### Required action:
All of the data beneath this instruction is to be transcribed word for word.

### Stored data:
- Opening Delimiter -

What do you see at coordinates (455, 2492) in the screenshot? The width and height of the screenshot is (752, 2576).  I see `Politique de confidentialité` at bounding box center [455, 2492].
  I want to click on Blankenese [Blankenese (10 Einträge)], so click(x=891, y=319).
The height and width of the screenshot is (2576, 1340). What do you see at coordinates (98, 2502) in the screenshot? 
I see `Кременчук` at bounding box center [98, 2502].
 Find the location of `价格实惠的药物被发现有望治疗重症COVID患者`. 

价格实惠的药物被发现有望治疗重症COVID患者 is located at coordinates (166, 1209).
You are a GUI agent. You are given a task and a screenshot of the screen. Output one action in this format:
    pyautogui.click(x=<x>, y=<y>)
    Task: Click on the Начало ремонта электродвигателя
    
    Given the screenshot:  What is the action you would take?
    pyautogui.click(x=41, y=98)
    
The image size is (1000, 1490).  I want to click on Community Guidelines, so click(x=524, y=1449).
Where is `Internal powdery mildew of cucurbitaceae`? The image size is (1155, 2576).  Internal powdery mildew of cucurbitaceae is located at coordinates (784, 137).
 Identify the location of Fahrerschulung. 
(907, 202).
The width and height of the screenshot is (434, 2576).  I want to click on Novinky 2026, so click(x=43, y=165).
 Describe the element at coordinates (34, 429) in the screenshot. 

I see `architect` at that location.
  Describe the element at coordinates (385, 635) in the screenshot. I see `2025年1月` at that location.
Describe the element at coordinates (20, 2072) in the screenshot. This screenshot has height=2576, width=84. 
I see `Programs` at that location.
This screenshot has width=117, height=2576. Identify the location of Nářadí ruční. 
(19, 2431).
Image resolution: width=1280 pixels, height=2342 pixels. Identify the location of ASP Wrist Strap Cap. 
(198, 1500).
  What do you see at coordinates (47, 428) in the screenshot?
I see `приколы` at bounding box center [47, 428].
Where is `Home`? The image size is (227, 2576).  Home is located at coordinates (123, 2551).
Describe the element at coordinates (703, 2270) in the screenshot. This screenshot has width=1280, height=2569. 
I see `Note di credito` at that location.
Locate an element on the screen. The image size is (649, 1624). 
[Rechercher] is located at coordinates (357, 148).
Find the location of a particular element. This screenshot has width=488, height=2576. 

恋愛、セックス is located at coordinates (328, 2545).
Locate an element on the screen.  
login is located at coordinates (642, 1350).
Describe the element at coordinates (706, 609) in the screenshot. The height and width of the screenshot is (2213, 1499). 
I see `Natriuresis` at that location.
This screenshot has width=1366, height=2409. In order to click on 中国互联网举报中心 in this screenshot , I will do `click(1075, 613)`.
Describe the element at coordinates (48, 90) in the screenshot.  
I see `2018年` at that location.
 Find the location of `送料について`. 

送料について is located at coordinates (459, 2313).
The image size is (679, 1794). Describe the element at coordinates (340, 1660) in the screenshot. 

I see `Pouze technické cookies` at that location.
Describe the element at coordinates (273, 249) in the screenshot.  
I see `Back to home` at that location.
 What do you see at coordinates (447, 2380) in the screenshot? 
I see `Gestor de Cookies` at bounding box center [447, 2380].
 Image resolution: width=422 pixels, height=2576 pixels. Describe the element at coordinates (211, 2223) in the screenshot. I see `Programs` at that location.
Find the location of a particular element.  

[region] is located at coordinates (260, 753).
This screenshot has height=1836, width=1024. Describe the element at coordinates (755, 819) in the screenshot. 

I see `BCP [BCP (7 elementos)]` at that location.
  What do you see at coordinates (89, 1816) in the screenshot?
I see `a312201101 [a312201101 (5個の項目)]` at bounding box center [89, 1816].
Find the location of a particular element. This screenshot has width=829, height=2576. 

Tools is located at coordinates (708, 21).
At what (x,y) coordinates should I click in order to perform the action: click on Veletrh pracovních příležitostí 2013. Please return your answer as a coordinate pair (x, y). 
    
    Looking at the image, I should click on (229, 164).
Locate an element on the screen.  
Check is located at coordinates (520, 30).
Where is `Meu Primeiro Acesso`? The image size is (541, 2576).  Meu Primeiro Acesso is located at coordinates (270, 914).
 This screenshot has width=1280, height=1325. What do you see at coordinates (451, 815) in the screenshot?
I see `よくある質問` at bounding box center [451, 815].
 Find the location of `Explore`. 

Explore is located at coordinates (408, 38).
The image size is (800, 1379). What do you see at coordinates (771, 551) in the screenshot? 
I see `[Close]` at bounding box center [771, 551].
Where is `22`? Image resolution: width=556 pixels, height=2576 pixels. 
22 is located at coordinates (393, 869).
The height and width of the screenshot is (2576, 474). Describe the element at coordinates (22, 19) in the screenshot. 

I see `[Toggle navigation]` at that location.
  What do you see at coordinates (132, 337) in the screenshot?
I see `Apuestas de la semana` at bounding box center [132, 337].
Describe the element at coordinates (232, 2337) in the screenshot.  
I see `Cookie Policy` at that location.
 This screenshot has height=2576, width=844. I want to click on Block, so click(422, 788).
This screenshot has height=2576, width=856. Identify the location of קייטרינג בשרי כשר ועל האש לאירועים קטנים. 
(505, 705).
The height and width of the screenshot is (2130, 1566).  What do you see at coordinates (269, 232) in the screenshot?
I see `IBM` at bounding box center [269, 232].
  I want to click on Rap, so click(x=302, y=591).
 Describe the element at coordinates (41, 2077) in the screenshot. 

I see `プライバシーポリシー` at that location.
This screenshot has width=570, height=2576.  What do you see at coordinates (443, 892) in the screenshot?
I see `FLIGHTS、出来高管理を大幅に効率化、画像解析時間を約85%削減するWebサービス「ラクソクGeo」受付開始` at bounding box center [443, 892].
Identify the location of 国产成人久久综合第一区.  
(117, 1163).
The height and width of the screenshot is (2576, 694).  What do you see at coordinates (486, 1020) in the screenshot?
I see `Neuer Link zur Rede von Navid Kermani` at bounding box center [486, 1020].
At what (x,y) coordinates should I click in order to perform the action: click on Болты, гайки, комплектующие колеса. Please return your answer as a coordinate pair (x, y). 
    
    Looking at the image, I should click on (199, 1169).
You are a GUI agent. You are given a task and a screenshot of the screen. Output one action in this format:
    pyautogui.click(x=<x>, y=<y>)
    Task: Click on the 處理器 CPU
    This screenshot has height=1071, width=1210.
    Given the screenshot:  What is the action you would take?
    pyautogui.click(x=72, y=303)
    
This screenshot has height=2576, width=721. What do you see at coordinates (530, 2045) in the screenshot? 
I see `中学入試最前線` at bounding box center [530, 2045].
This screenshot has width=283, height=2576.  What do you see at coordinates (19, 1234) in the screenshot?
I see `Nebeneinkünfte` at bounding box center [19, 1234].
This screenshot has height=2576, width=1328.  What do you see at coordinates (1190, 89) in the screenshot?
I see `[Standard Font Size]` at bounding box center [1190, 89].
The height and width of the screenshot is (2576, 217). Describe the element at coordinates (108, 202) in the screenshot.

- Closing Delimiter -

### Reply to the exercise:
What do you see at coordinates (455, 2492) in the screenshot? The width and height of the screenshot is (752, 2576).  I see `Politique de confidentialité` at bounding box center [455, 2492].
  I want to click on Blankenese [Blankenese (10 Einträge)], so click(x=891, y=319).
The height and width of the screenshot is (2576, 1340). What do you see at coordinates (98, 2502) in the screenshot? 
I see `Кременчук` at bounding box center [98, 2502].
 Find the location of `价格实惠的药物被发现有望治疗重症COVID患者`. 

价格实惠的药物被发现有望治疗重症COVID患者 is located at coordinates (166, 1209).
You are a GUI agent. You are given a task and a screenshot of the screen. Output one action in this format:
    pyautogui.click(x=<x>, y=<y>)
    Task: Click on the Начало ремонта электродвигателя
    
    Given the screenshot:  What is the action you would take?
    pyautogui.click(x=41, y=98)
    
The image size is (1000, 1490).  I want to click on Community Guidelines, so click(x=524, y=1449).
Where is `Internal powdery mildew of cucurbitaceae`? The image size is (1155, 2576).  Internal powdery mildew of cucurbitaceae is located at coordinates (784, 137).
 Identify the location of Fahrerschulung. 
(907, 202).
The width and height of the screenshot is (434, 2576).  I want to click on Novinky 2026, so click(x=43, y=165).
 Describe the element at coordinates (34, 429) in the screenshot. 

I see `architect` at that location.
  Describe the element at coordinates (385, 635) in the screenshot. I see `2025年1月` at that location.
Describe the element at coordinates (20, 2072) in the screenshot. This screenshot has height=2576, width=84. 
I see `Programs` at that location.
This screenshot has width=117, height=2576. Identify the location of Nářadí ruční. 
(19, 2431).
Image resolution: width=1280 pixels, height=2342 pixels. Identify the location of ASP Wrist Strap Cap. 
(198, 1500).
  What do you see at coordinates (47, 428) in the screenshot?
I see `приколы` at bounding box center [47, 428].
Where is `Home`? The image size is (227, 2576).  Home is located at coordinates (123, 2551).
Describe the element at coordinates (703, 2270) in the screenshot. This screenshot has width=1280, height=2569. 
I see `Note di credito` at that location.
Locate an element on the screen. The image size is (649, 1624). 
[Rechercher] is located at coordinates (357, 148).
Find the location of a particular element. This screenshot has width=488, height=2576. 

恋愛、セックス is located at coordinates (328, 2545).
Locate an element on the screen.  
login is located at coordinates (642, 1350).
Describe the element at coordinates (706, 609) in the screenshot. The height and width of the screenshot is (2213, 1499). 
I see `Natriuresis` at that location.
This screenshot has width=1366, height=2409. In order to click on 中国互联网举报中心 in this screenshot , I will do `click(1075, 613)`.
Describe the element at coordinates (48, 90) in the screenshot.  
I see `2018年` at that location.
 Find the location of `送料について`. 

送料について is located at coordinates (459, 2313).
The image size is (679, 1794). Describe the element at coordinates (340, 1660) in the screenshot. 

I see `Pouze technické cookies` at that location.
Describe the element at coordinates (273, 249) in the screenshot.  
I see `Back to home` at that location.
 What do you see at coordinates (447, 2380) in the screenshot? 
I see `Gestor de Cookies` at bounding box center [447, 2380].
 Image resolution: width=422 pixels, height=2576 pixels. Describe the element at coordinates (211, 2223) in the screenshot. I see `Programs` at that location.
Find the location of a particular element.  

[region] is located at coordinates (260, 753).
This screenshot has height=1836, width=1024. Describe the element at coordinates (755, 819) in the screenshot. 

I see `BCP [BCP (7 elementos)]` at that location.
  What do you see at coordinates (89, 1816) in the screenshot?
I see `a312201101 [a312201101 (5個の項目)]` at bounding box center [89, 1816].
Find the location of a particular element. This screenshot has width=829, height=2576. 

Tools is located at coordinates (708, 21).
At what (x,y) coordinates should I click in order to perform the action: click on Veletrh pracovních příležitostí 2013. Please return your answer as a coordinate pair (x, y). 
    
    Looking at the image, I should click on (229, 164).
Locate an element on the screen.  
Check is located at coordinates (520, 30).
Where is `Meu Primeiro Acesso`? The image size is (541, 2576).  Meu Primeiro Acesso is located at coordinates (270, 914).
 This screenshot has width=1280, height=1325. What do you see at coordinates (451, 815) in the screenshot?
I see `よくある質問` at bounding box center [451, 815].
 Find the location of `Explore`. 

Explore is located at coordinates (408, 38).
The image size is (800, 1379). What do you see at coordinates (771, 551) in the screenshot? 
I see `[Close]` at bounding box center [771, 551].
Where is `22`? Image resolution: width=556 pixels, height=2576 pixels. 
22 is located at coordinates (393, 869).
The height and width of the screenshot is (2576, 474). Describe the element at coordinates (22, 19) in the screenshot. 

I see `[Toggle navigation]` at that location.
  What do you see at coordinates (132, 337) in the screenshot?
I see `Apuestas de la semana` at bounding box center [132, 337].
Describe the element at coordinates (232, 2337) in the screenshot.  
I see `Cookie Policy` at that location.
 This screenshot has height=2576, width=844. I want to click on Block, so click(422, 788).
This screenshot has height=2576, width=856. Identify the location of קייטרינג בשרי כשר ועל האש לאירועים קטנים. 
(505, 705).
The height and width of the screenshot is (2130, 1566).  What do you see at coordinates (269, 232) in the screenshot?
I see `IBM` at bounding box center [269, 232].
  I want to click on Rap, so click(x=302, y=591).
 Describe the element at coordinates (41, 2077) in the screenshot. 

I see `プライバシーポリシー` at that location.
This screenshot has width=570, height=2576.  What do you see at coordinates (443, 892) in the screenshot?
I see `FLIGHTS、出来高管理を大幅に効率化、画像解析時間を約85%削減するWebサービス「ラクソクGeo」受付開始` at bounding box center [443, 892].
Identify the location of 国产成人久久综合第一区.  
(117, 1163).
The height and width of the screenshot is (2576, 694).  What do you see at coordinates (486, 1020) in the screenshot?
I see `Neuer Link zur Rede von Navid Kermani` at bounding box center [486, 1020].
At what (x,y) coordinates should I click in order to perform the action: click on Болты, гайки, комплектующие колеса. Please return your answer as a coordinate pair (x, y). 
    
    Looking at the image, I should click on (199, 1169).
You are a GUI agent. You are given a task and a screenshot of the screen. Output one action in this format:
    pyautogui.click(x=<x>, y=<y>)
    Task: Click on the 處理器 CPU
    This screenshot has height=1071, width=1210.
    Given the screenshot:  What is the action you would take?
    pyautogui.click(x=72, y=303)
    
This screenshot has height=2576, width=721. What do you see at coordinates (530, 2045) in the screenshot? 
I see `中学入試最前線` at bounding box center [530, 2045].
This screenshot has width=283, height=2576.  What do you see at coordinates (19, 1234) in the screenshot?
I see `Nebeneinkünfte` at bounding box center [19, 1234].
This screenshot has height=2576, width=1328.  What do you see at coordinates (1190, 89) in the screenshot?
I see `[Standard Font Size]` at bounding box center [1190, 89].
The height and width of the screenshot is (2576, 217). Describe the element at coordinates (108, 202) in the screenshot.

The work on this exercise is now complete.